=== YOUR OBJECTIVE ===
Return verbatim the line containing "run a restaurant" together with all lines that follow it in the records, and no other material.

=== Section Start ===

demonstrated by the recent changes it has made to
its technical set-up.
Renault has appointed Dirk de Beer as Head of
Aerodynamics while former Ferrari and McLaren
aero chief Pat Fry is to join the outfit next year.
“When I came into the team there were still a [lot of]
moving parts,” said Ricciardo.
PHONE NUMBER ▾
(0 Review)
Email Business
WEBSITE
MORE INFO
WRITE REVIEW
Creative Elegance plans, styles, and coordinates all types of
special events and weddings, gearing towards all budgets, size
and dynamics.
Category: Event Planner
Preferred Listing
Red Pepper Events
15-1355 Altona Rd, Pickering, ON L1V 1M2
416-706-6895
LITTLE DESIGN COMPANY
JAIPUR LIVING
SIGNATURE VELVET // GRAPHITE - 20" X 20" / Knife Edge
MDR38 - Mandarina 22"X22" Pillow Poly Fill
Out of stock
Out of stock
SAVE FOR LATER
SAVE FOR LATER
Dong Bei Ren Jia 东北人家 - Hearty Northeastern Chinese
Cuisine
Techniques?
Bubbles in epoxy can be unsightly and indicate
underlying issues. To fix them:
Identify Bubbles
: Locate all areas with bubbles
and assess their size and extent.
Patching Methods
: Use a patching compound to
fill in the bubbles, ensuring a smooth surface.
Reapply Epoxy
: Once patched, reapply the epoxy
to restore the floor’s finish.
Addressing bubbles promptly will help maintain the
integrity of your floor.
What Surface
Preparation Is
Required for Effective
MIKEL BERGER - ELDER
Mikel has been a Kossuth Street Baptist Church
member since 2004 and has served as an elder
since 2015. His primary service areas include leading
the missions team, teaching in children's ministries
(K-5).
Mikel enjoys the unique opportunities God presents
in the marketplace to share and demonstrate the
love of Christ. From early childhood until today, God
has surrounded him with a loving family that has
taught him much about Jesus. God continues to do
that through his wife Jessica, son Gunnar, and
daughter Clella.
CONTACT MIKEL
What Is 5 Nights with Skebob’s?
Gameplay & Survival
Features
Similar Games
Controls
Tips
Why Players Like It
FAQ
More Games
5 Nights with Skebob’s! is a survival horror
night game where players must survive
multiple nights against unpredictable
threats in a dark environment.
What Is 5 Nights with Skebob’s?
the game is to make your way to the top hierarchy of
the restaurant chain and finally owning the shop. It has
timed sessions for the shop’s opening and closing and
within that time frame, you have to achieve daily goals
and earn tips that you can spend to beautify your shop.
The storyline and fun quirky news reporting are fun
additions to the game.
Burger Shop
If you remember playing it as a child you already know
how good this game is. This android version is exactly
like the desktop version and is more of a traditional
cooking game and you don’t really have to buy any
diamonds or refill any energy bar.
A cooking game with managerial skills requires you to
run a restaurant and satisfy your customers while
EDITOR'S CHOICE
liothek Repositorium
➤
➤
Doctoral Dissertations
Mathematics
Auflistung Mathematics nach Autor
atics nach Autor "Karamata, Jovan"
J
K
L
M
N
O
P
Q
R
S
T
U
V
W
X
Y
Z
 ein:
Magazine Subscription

=== Section End ===

=== SOLUTION FOR THIS PROBLEM ===
run a restaurant and satisfy your customers while
EDITOR'S CHOICE
liothek Repositorium
➤
➤
Doctoral Dissertations
Mathematics
Auflistung Mathematics nach Autor
atics nach Autor "Karamata, Jovan"
J
K
L
M
N
O
P
Q
R
S
T
U
V
W
X
Y
Z
 ein:
Magazine Subscription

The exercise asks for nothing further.